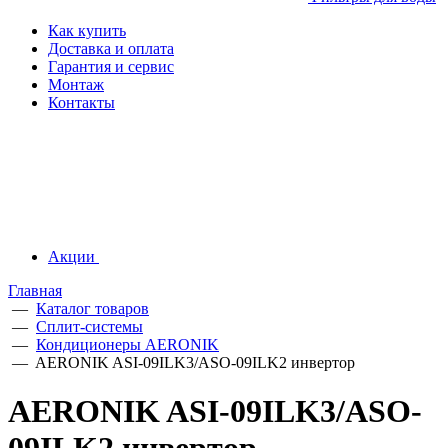
Как купить
Доставка и оплата
Гарантия и сервис
Монтаж
Контакты
Акции
Главная
—
Каталог товаров
—
Сплит-системы
—
Кондиционеры AERONIK
—
AERONIK ASI-09ILK3/ASO-09ILK2 инвертoр
AERONIK ASI-09ILK3/ASO-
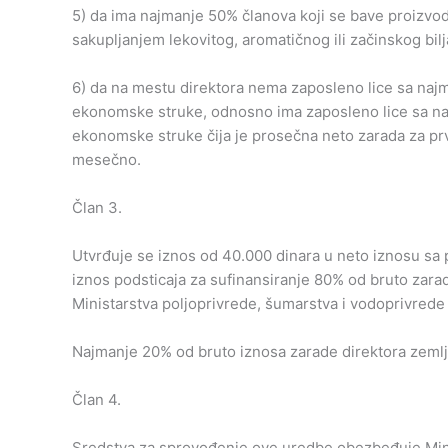
5) da ima najmanje 50% članova koji se bave proizvod
sakupljanjem lekovitog, aromatičnog ili začinskog bi
6) da na mestu direktora nema zaposleno lice sa na
ekonomske struke, odnosno ima zaposleno lice sa n
ekonomske struke čija je prosečna neto zarada za prv
mesečno.
Član 3.
Utvrđuje se iznos od 40.000 dinara u neto iznosu sa
iznos podsticaja za sufinansiranje 80% od bruto zara
Ministarstva poljoprivrede, šumarstva i vodoprivrede 
Najmanje 20% od bruto iznosa zarade direktora zeml
Član 4.
Sredstva za sprovođenje ove uredbe obezbeđuje Minist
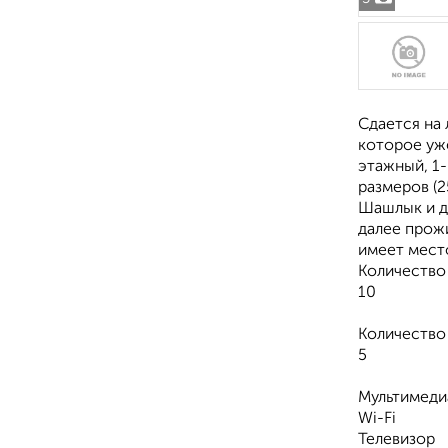
Сдается на
которое уж
этажный, 1-
размеров (2
Шашлык и ду
далее прож
имеет мест
Количество
10
Количество
5
Мультимеди
Wi-Fi
Телевизор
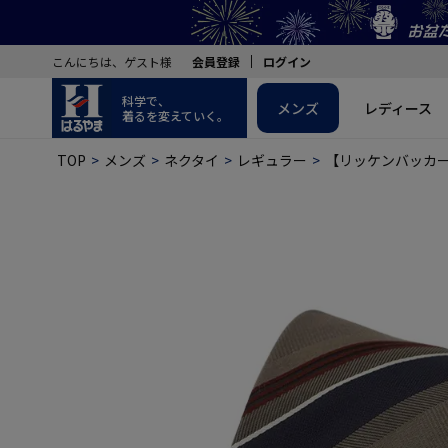
こんにちは、ゲスト様
会員登録
ログイン
科学で、
メンズ
レディース
着るを変えていく。
TOP
メンズ
ネクタイ
レギュラー
【リッケンバッカー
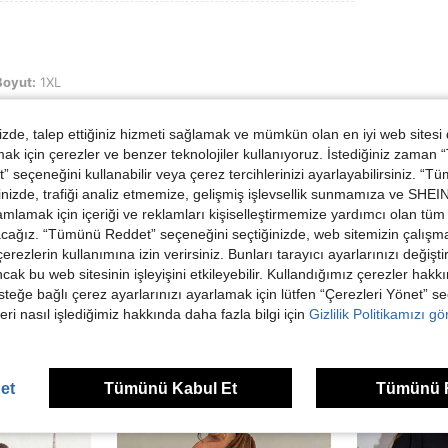
Boyut:
1XL
de, talep ettiğiniz hizmeti sağlamak ve mümkün olan en iyi web sitesi
 için çerezler ve benzer teknolojiler kullanıyoruz. İstediğiniz zaman
 seçeneğini kullanabilir veya çerez tercihlerinizi ayarlayabilirsiniz. “T
Helpful (0)
nizde, trafiği analiz etmemize, gelişmiş işlevsellik sunmamıza ve SHEIN 
mlamak için içeriği ve reklamları kişiselleştirmemize yardımcı olan tüm 
acağız. “Tümünü Reddet” seçeneğini seçtiğinizde, web sitemizin çalışm
 çerezlerin kullanımına izin verirsiniz. Bunları tarayıcı ayarlarınızı değişt
ancak bu web sitesinin işleyişini etkileyebilir. Kullandığımız çerezler hak
steğe bağlı çerez ayarlarınızı ayarlamak için lütfen “Çerezleri Yönet” s
eri nasıl işlediğimiz hakkında daha fazla bilgi için
Gizlilik Politikamızı g
ünler
et
Tümünü Kabul Et
Tümünü 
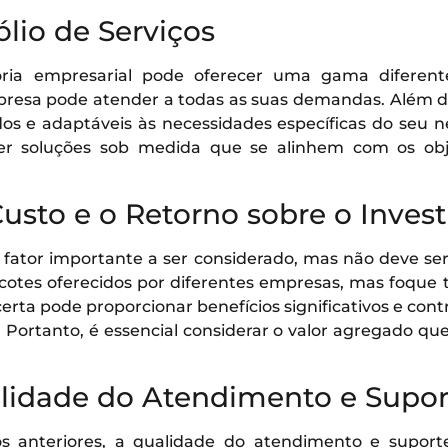
fólio de Serviços
ia empresarial pode oferecer uma gama diferente
presa pode atender a todas as suas demandas. Além diss
dos e adaptáveis às necessidades específicas do seu 
er soluções sob medida que se alinhem com os obje
Custo e o Retorno sobre o Inves
fator importante a ser considerado, mas não deve ser 
cotes oferecidos por diferentes empresas, mas foque
certa pode proporcionar benefícios significativos e cont
 Portanto, é essencial considerar o valor agregado que
alidade do Atendimento e Supor
 anteriores, a qualidade do atendimento e suporte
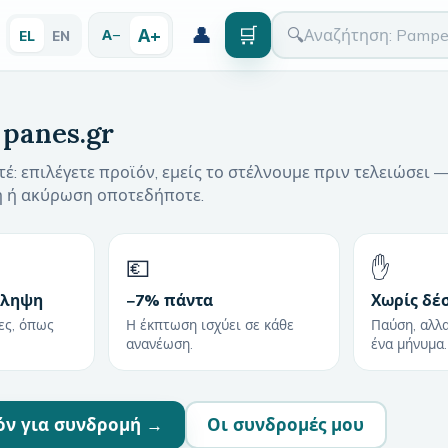
👤
🛒
Α+
🔍
Α−
EL
EN
 panes.gr
έ: επιλέγετε προϊόν, εμείς το στέλνουμε πριν τελειώσει 
η ή ακύρωση οποτεδήποτε.
💶
✋
άληψη
−7% πάντα
Χωρίς δέ
ες, όπως
Η έκπτωση ισχύει σε κάθε
Παύση, αλλ
ανανέωση.
ένα μήνυμα.
όν για συνδρομή →
Οι συνδρομές μου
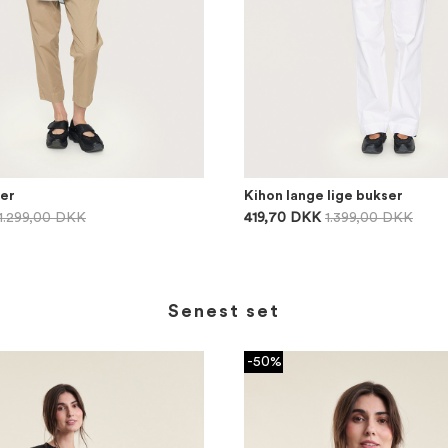
er
Kihon lange lige bukser
1.299,00 DKK
419,70 DKK
1.399,00 DKK
Senest set
-50%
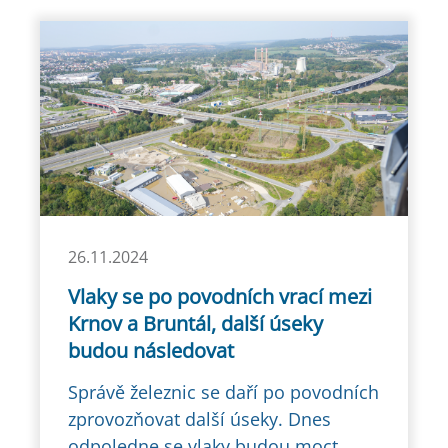
26.11.2024
Vlaky se po povodních vrací mezi
Krnov a Bruntál, další úseky
budou následovat
Správě železnic se daří po povodních
zprovozňovat další úseky. Dnes
odpoledne se vlaky budou moct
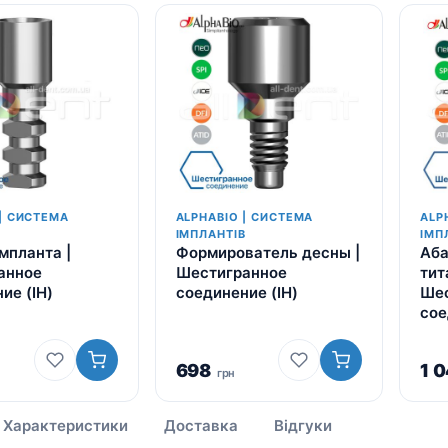
| СИСТЕМА
ALPHABIO | СИСТЕМА
ALP
В
ІМПЛАНТІВ
ІМП
мпланта |
Формирователь десны |
Аба
анное
Шестигранное
тит
ие (IH)
соединение (IH)
Шес
сое
698
1 
грн
Характеристики
Доставка
Відгуки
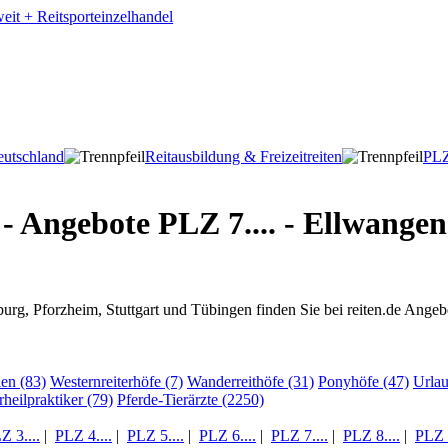
utschland
Reitausbildung & Freizeitreiten
PLZ
 - Angebote PLZ 7.... - Ellwangen
rg, Pforzheim, Stuttgart und Tübingen finden Sie bei reiten.de Angeb
ien (83)
Westernreiterhöfe (7)
Wanderreithöfe (31)
Ponyhöfe (47)
Urla
rheilpraktiker (79)
Pferde-Tierärzte (2250)
Z 3....
|
PLZ 4....
|
PLZ 5....
|
PLZ 6....
|
PLZ 7....
|
PLZ 8....
|
PLZ 9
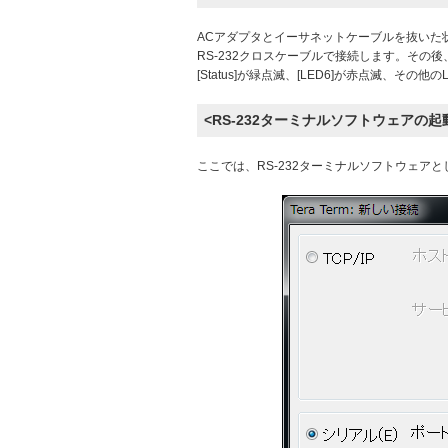
ACアダプタとイーサネットケーブルを抜いた状態で
RS-232クロスケーブルで接続します。その後
[Status]が緑点滅、[LED6]が赤点滅、その
<RS-232ターミナルソフトウェアの起
ここでは、RS-232ターミナルソフトウェアとし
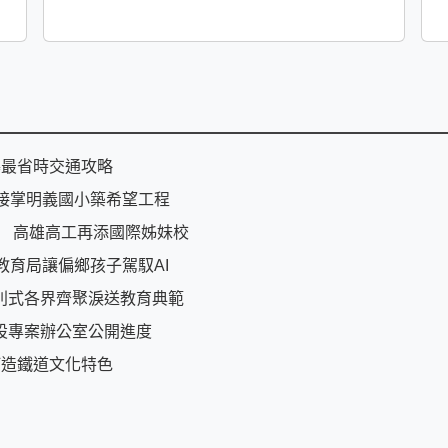
曝最省時交通攻略
接掌明義國小築希望工程
U 高雄高工再添國際姊妹校
教育局讓偏鄉孩子駕馭AI
別式各界齊聚淚送教育典範
設專案辦公室公開進度
打造鐵道文化特色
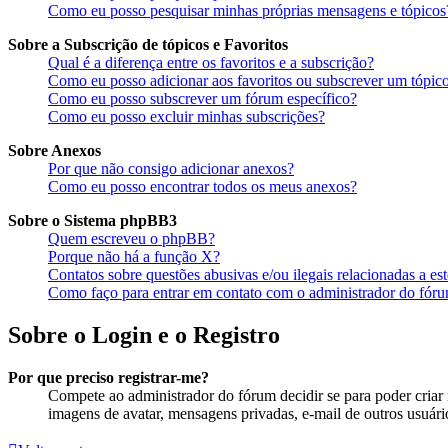
Como eu posso pesquisar minhas próprias mensagens e tópicos
Sobre a Subscrição de tópicos e Favoritos
Qual é a diferença entre os favoritos e a subscrição?
Como eu posso adicionar aos favoritos ou subscrever um tópico
Como eu posso subscrever um fórum específico?
Como eu posso excluir minhas subscrições?
Sobre Anexos
Por que não consigo adicionar anexos?
Como eu posso encontrar todos os meus anexos?
Sobre o Sistema phpBB3
Quem escreveu o phpBB?
Porque não há a função X?
Contatos sobre questões abusivas e/ou ilegais relacionadas a es
Como faço para entrar em contato com o administrador do fór
Sobre o Login e o Registro
Por que preciso registrar-me?
Compete ao administrador do fórum decidir se para poder criar m
imagens de avatar, mensagens privadas, e-mail de outros usuário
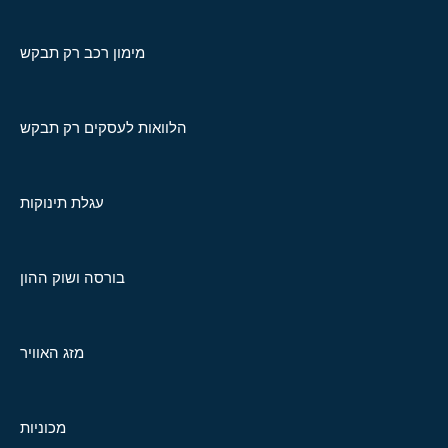
מימון רכב רק תבקש
הלוואות לעסקים רק תבקש
עגלת תינוקות
בורסה ושוק ההון
מזג האוויר
מכוניות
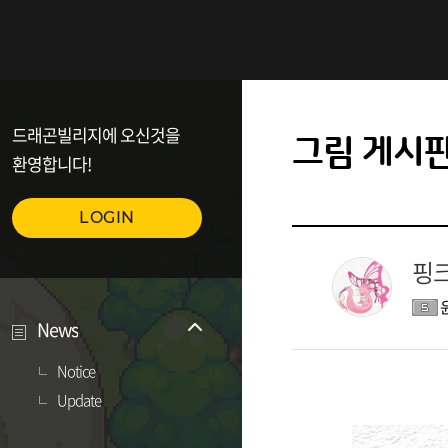
드래곤빌리지에 오신것을
그림 게시
환영합니다!
LOGIN
핑
News
Notice
Update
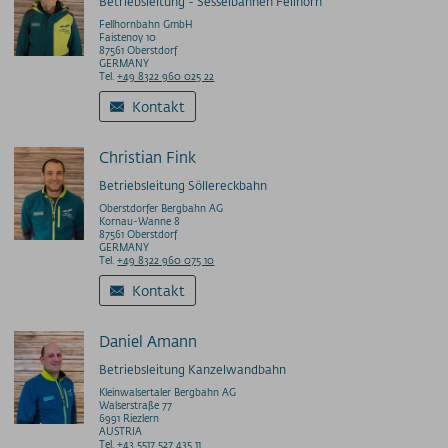
Betriebsleitung - Sesselbahnen Fellhorn
Fellhornbahn GmbH
Faistenoy 10
87561 Oberstdorf
GERMANY
Tel.
+49 8322 960 025 22
Kontakt
Christian Fink
Betriebsleitung Söllereckbahn
Oberstdorfer Bergbahn AG
Kornau-Wanne 8
87561 Oberstdorf
GERMANY
Tel.
+49 8322 960 075 10
Kontakt
Daniel Amann
Betriebsleitung Kanzelwandbahn
Kleinwalsertaler Bergbahn AG
Walserstraße 77
6991 Riezlern
AUSTRIA
Tel.
+43 5517 527 435 11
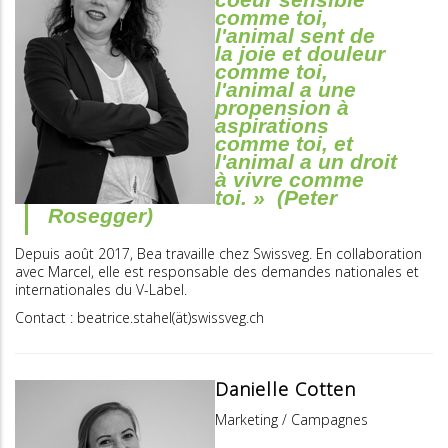
comme toi,
l'animal sent de
la joie et douleur
comme toi,
l'animal a une
propension à
aspirations
comme toi, et
l'animal a un droit
à vivre comme
toi. » (Peter
Rosegger)
Depuis août 2017, Bea travaille chez Swissveg. En collaboration
avec Marcel, elle est responsable des demandes nationales et
internationales du V-Label.
Contact : beatrice.stahel(ät)swissveg.ch
Danielle Cotten
Marketing / Campagnes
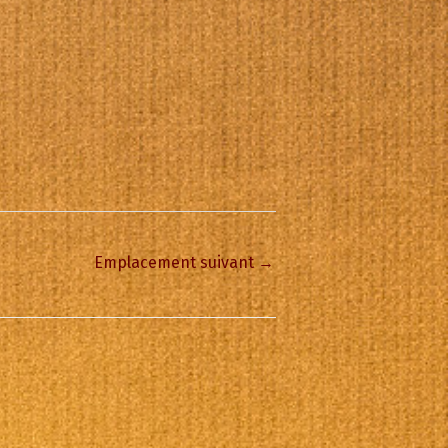
Emplacement suivant
→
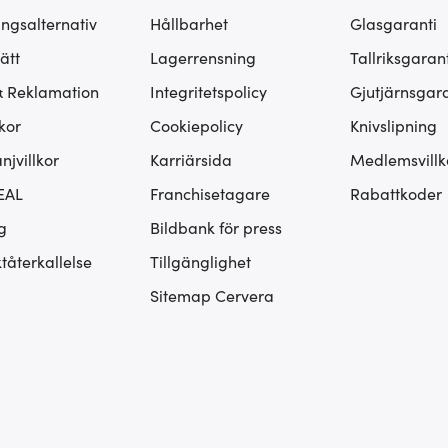
ingsalternativ
Hållbarhet
Glasgaranti
ätt
Lagerrensning
Tallriksgarant
& Reklamation
Integritetspolicy
Gjutjärnsgara
kor
Cookiepolicy
Knivslipning
jvillkor
Karriärsida
Medlemsvillk
EAL
Franchisetagare
Rabattkoder
g
Bildbank för press
tåterkallelse
Tillgänglighet
Sitemap Cervera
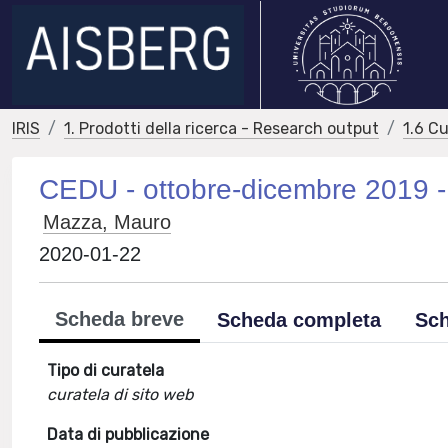
IRIS
1. Prodotti della ricerca - Research output
1.6 Cu
CEDU - ottobre-dicembre 2019 - 
Mazza, Mauro
2020-01-22
Scheda breve
Scheda completa
Sch
Tipo di curatela
curatela di sito web
Data di pubblicazione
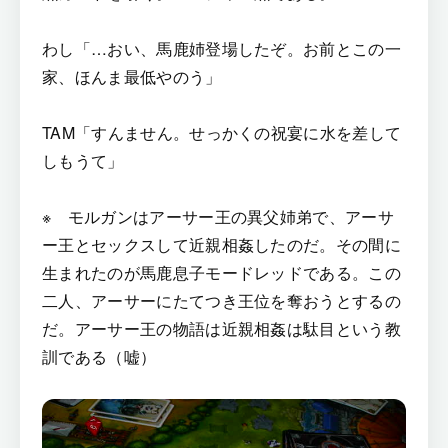
わし「…おい、馬鹿姉登場したぞ。お前とこの一
家、ほんま最低やのう」
TAM「すんません。せっかくの祝宴に水を差して
しもうて」
※ モルガンはアーサー王の異父姉弟で、アーサ
ー王とセックスして近親相姦したのだ。その間に
生まれたのが馬鹿息子モードレッドである。この
二人、アーサーにたてつき王位を奪おうとするの
だ。アーサー王の物語は近親相姦は駄目という教
訓である（嘘）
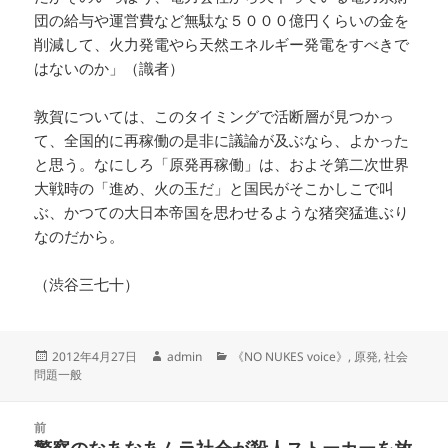
団の給与や運営費など無駄な５０００億円くらいの金を
削減して、火力発電やら天然エネルギー発電をすべきで
はないのか」（識者）
敦賀については、このタイミングで活断層が見つかっ
て、全国的に再稼働の是非に議論が及ぶなら、よかった
と思う。なにしろ「原発再稼働」は、およそ第二次世界
大戦時の「進め、火の玉だ」と国民がそこかしこで叫
ぶ、かつての大日本帝国を思わせるような猪突猛進ぶり
なのだから。
（渋谷三七十）
投
作
カ
2012年4月27日
admin
《NO NUKES voice》
,
原発
,
社会
稿
成
テ
問題一般
日:
者
ゴ
リ
投
ー
前
稿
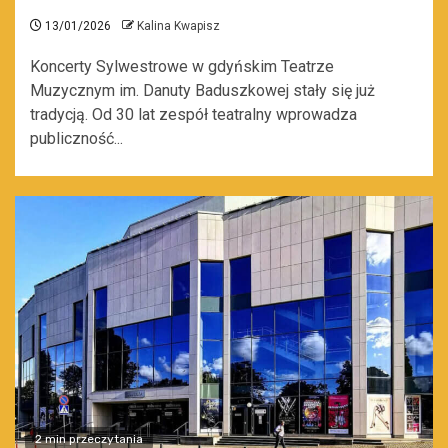
13/01/2026
Kalina Kwapisz
Koncerty Sylwestrowe w gdyńskim Teatrze
Muzycznym im. Danuty Baduszkowej stały się już
tradycją. Od 30 lat zespół teatralny wprowadza
publiczność...
2 min przeczytania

▶ _EXERCISE AIM_:
Write out word for word the lines of the listing above from the line with "Como eu posso pesquisar" to the line with "Faistenoy 10", taking in both of those lines but no pictures.

▶ _ANSWER TO THE EXERCISE_:
Como eu posso pesquisar minhas próprias mensagens e tópicos
Sobre a Subscrição de tópicos e Favoritos
Qual é a diferença entre os favoritos e a subscrição?
Como eu posso adicionar aos favoritos ou subscrever um tópico
Como eu posso subscrever um fórum específico?
Como eu posso excluir minhas subscrições?
Sobre Anexos
Por que não consigo adicionar anexos?
Como eu posso encontrar todos os meus anexos?
Sobre o Sistema phpBB3
Quem escreveu o phpBB?
Porque não há a função X?
Contatos sobre questões abusivas e/ou ilegais relacionadas a es
Como faço para entrar em contato com o administrador do fór
Sobre o Login e o Registro
Por que preciso registrar-me?
Compete ao administrador do fórum decidir se para poder criar m
imagens de avatar, mensagens privadas, e-mail de outros usuário
מימון רכב רק תבקש
הלוואות לעסקים רק תבקש
עגלת תינוקות
בורסה ושוק ההון
מזג האוויר
מכוניות
드래곤빌리지에 오신것을
그림 게시
환영합니다!
LOGIN
핑
News
Notice
Update
Betriebsleitung - Sesselbahnen Fellhorn
Fellhornbahn GmbH
Faistenoy 10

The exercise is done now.